The news comes after years of resistance to and action around the bank's inclusion as a sponsor at major cultural events because of Barclays' alleged ties to the arms trade. Action has only increased in the months after Israel began its military action in Gaza.

According to new research by Campaign Against the Arms Trade, Palestine Solidarity Campaign and War on Want, Barclays has over $2.5 billion in shareholdings in and has provided over $5 billion in loans to companies associated with the IDF's ongoing military activity in Gaza. Israeli military forces have so far killed over 35,000 people according to Palestinian authorities, 70 per cent of whom are women and children. In January, the ICJ ruled that there was a “real and imminent risk” of genocide carried out by IDF against Palestinians.

A quarter of the lineup for The Great Escape festival, also owned by Live Nation, withdrew from performing last month in protest at the inclusion of the bank as a sponsor. When approached in May, Barclays did not offer specific comment on its alleged ties to the arms trade, instead pointing to a recently released Q+A they published on the subject.
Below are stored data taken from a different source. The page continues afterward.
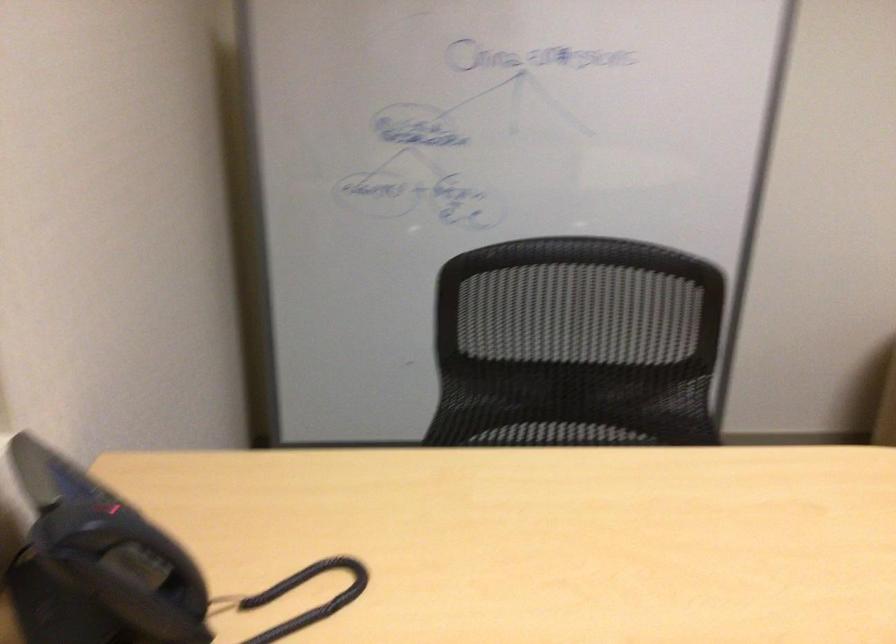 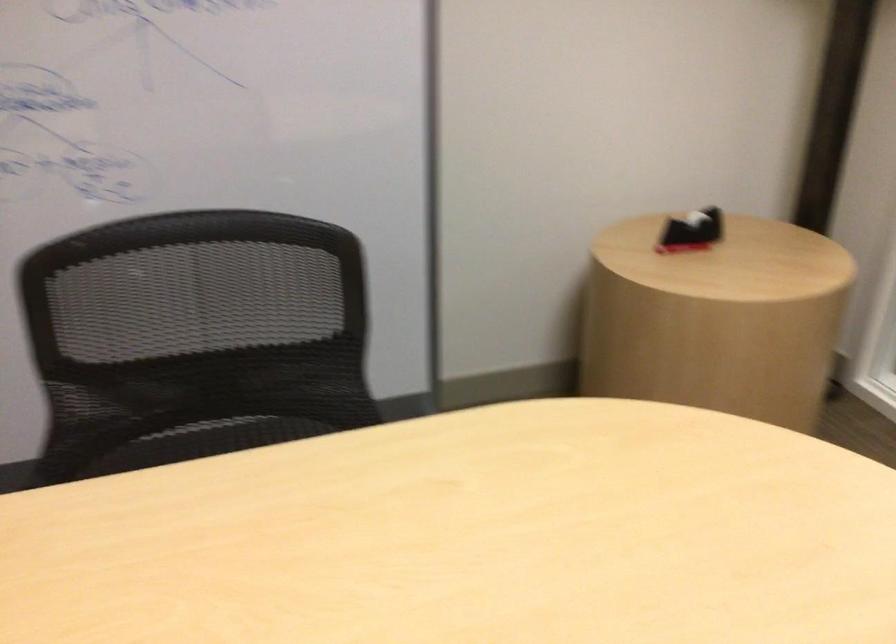 The point at (569, 436) is marked in the first image. Where is the corresponding point in the second image?

(218, 438) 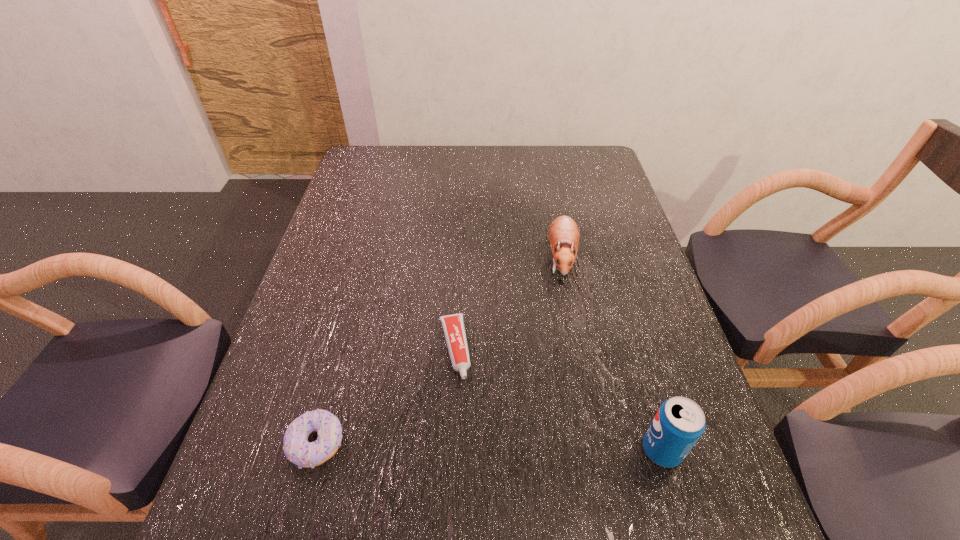 Locate an element on the screen. The image size is (960, 540). vacant space on the desktop that is between the leftmost object and the tallest object and is positioned at the nozzle of the third nearest object is located at coordinates point(474,447).

The width and height of the screenshot is (960, 540). I want to click on vacant space on the desktop that is between the doughnut and the soda can and is positioned at the face of the third shortest object, so [532, 448]. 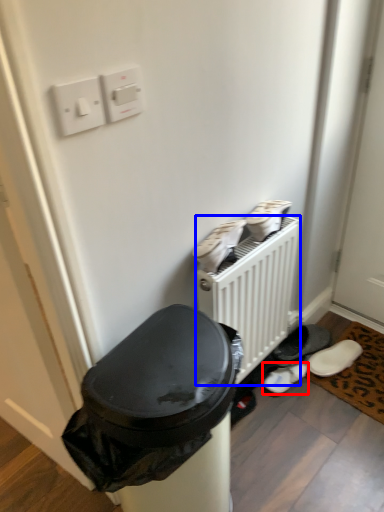 Question: Which object appears closest to the camera in this image, footwear (highlighted by a red box) or radiator (highlighted by a blue box)?

Choices:
 (A) footwear
 (B) radiator

Answer: (B) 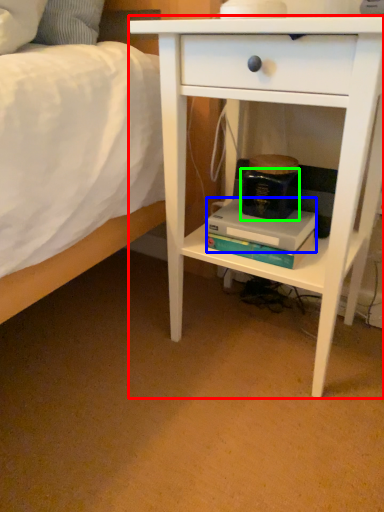 Question: Which is nearer to the nightstand (highlighted by a red box)? paperback book (highlighted by a blue box) or paperback book (highlighted by a green box).

Choices:
 (A) paperback book
 (B) paperback book

Answer: (A) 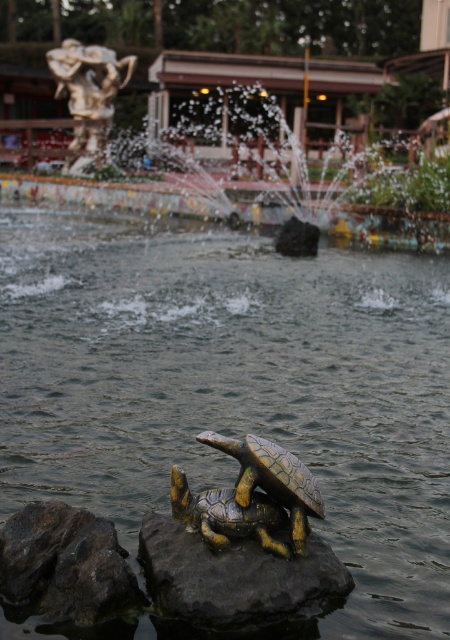 Does shiny bronze tortoise at center come behind yellow matte tortoise at center?

Yes, shiny bronze tortoise at center is behind yellow matte tortoise at center.

Is point (279, 452) farther from camera compared to point (171, 499)?

No, (279, 452) is in front of (171, 499).

At what (x,y) coordinates should I click in order to perform the action: click on shiny bronze tortoise at center. Please return your answer as a coordinate pair (x, y). Looking at the image, I should click on (273, 480).

Which of these two, dark gray stone at center or shiny bronze tortoise at center, stands shorter?

Standing shorter between the two is dark gray stone at center.

Which of these two, dark gray stone at center or shiny bronze tortoise at center, stands taller?

With more height is shiny bronze tortoise at center.

Find the location of a particular element. This screenshot has height=640, width=450. dark gray stone at center is located at coordinates (234, 577).

Based on the photo, does dark gray stone at center have a greater height compared to yellow matte tortoise at center?

No.

Is dark gray stone at center shorter than yellow matte tortoise at center?

Yes, dark gray stone at center is shorter than yellow matte tortoise at center.

Between point (189, 580) and point (219, 532), which one is positioned behind?

The point (219, 532) is more distant.

Identify the location of dark gray stone at center. The height and width of the screenshot is (640, 450). (234, 577).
In it, they state, “Barclays has been the subject of criticism in relation to Gaza based on two arguments: that Barclays is an investor in these businesses, and that we provide a range of financial services to clients which produce equipment used by the Israeli Defence Force.

“We have been asked why we invest in nine defence companies supplying Israel, but this mistakes what we do. We trade in shares of listed companies in response to client instruction or demand and that may result in us holding shares. We are not making investments for Barclays and Barclays is not a “shareholder” or “investor” in that sense in relation to these companies.”
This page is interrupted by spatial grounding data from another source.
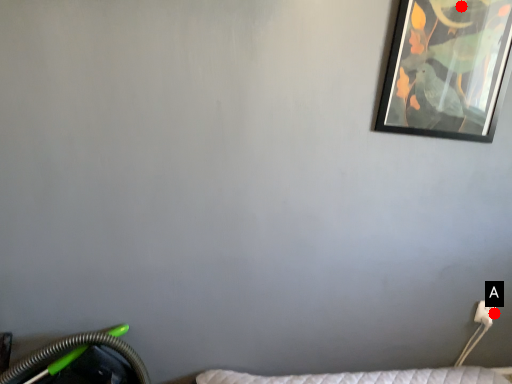 Question: Two points are circled on the image, labeled by A and B beside each circle. Which point appears farthest from the camera in this image?

Choices:
 (A) A is further
 (B) B is further

Answer: (A) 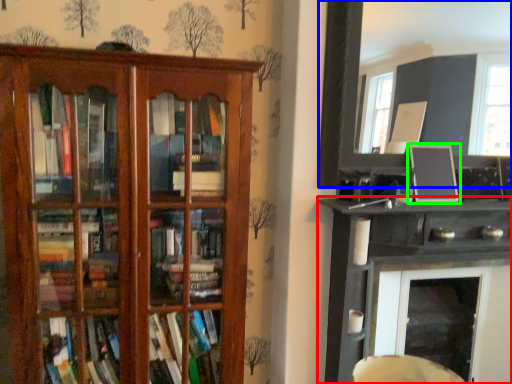 Question: Which object is positioned farthest from shelf (highlighted by a red box)? Select from picture frame (highlighted by a blue box) and picture frame (highlighted by a green box).

Choices:
 (A) picture frame
 (B) picture frame

Answer: (A) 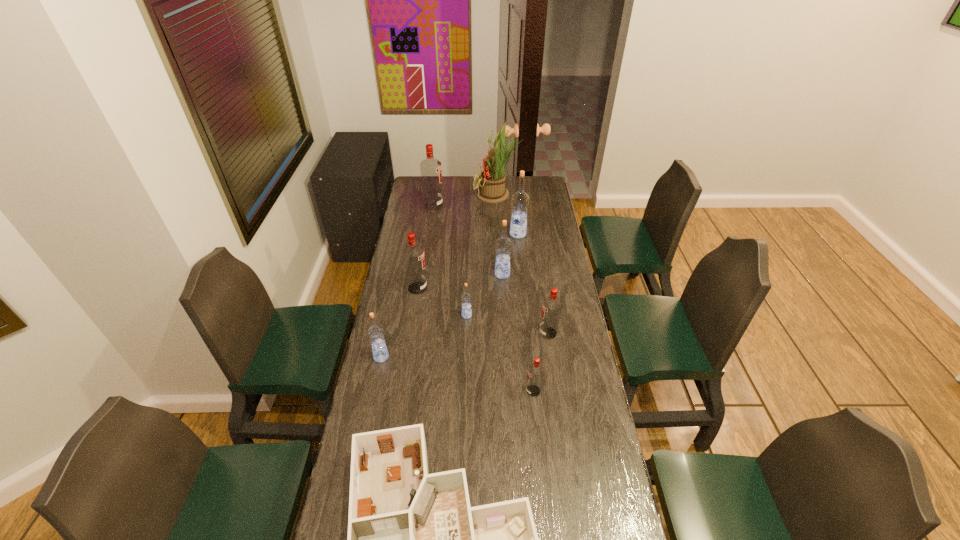 The width and height of the screenshot is (960, 540). What are the coordinates of `free space located on the front label of the biggest red vodka` in the screenshot? It's located at (479, 205).

The height and width of the screenshot is (540, 960). Find the location of `blank space located on the front of the farthest blue vodka`. blank space located on the front of the farthest blue vodka is located at coordinates (522, 272).

This screenshot has height=540, width=960. In order to click on vacant space located on the front of the second blue vodka from right to left in this screenshot , I will do `click(506, 335)`.

Locate an element on the screen. free space located 0.180m on the front label of the second biggest red vodka is located at coordinates (468, 288).

Find the location of a particular element. The height and width of the screenshot is (540, 960). free space located 0.290m on the right of the leftmost blue vodka is located at coordinates click(465, 357).

Locate an element on the screen. vacant point located on the front label of the fourth nearest object is located at coordinates (460, 333).

What are the coordinates of `free space located 0.250m on the front label of the fourth nearest object` in the screenshot? It's located at (477, 333).

Locate an element on the screen. The image size is (960, 540). vacant area situated on the front label of the fourth nearest object is located at coordinates (447, 333).

Locate an element on the screen. The image size is (960, 540). vacant space located 0.350m on the front label of the nearest vodka is located at coordinates (427, 391).

Image resolution: width=960 pixels, height=540 pixels. What are the coordinates of `vacant space located 0.230m on the front label of the nearest vodka` in the screenshot? It's located at (461, 391).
Despite The Great Escape going ahead, albeit with a diminished lineup, activists continued to work with artists to put pressure on Live Nation to remove Barclays as a sponsor for future events. Today a spokesperson from Barclays confirmed to Huck that “Barclays was asked and has agreed to suspend participation in the remaining Live Nation festivals in 2024.”

In a statement given over email, the spokesperson said, “Barclays customers who hold tickets to these festivals are not affected and their tickets remain valid. The protestors’ agenda is to have Barclays debank defence companies which is a sector we remain committed to as an essential part of keeping this country and our allies safe. They have resorted to intimidating our staff, repeated vandalism of our branches and online harassment. The only thing that this small group of activists will achieve is to weaken essential support for cultural events enjoyed by millions. It is time that leaders across politics, business, academia and the arts stand united against this.”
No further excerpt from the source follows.